**Problem details:** Return a copy of each line in the listing that includes the word "Views".

[[ Information given open ]]

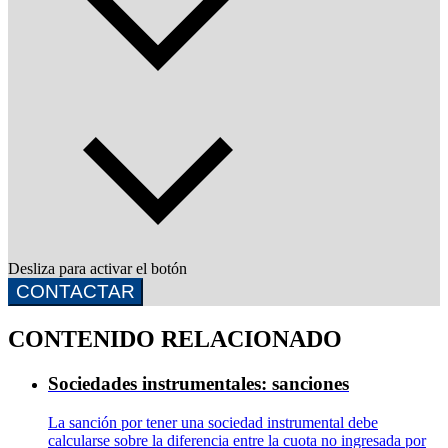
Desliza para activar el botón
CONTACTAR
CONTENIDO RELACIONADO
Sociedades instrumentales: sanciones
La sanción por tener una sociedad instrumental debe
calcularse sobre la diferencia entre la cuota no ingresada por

[[ Information given closed ]]
[[ Information given open ]]

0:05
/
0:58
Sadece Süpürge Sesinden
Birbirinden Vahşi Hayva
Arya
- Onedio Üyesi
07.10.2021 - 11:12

[[ Information given closed ]]
[[ Information given open ]]

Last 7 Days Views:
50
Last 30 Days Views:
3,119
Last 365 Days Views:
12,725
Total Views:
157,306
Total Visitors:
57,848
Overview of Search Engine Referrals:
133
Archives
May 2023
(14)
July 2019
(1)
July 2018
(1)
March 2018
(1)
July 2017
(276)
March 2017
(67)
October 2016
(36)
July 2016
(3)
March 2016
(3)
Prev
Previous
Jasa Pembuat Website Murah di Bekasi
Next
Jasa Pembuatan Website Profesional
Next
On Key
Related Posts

[[ Information given closed ]]

**Task output:**
Last 7 Days Views:
Last 30 Days Views:
Last 365 Days Views:
Total Views:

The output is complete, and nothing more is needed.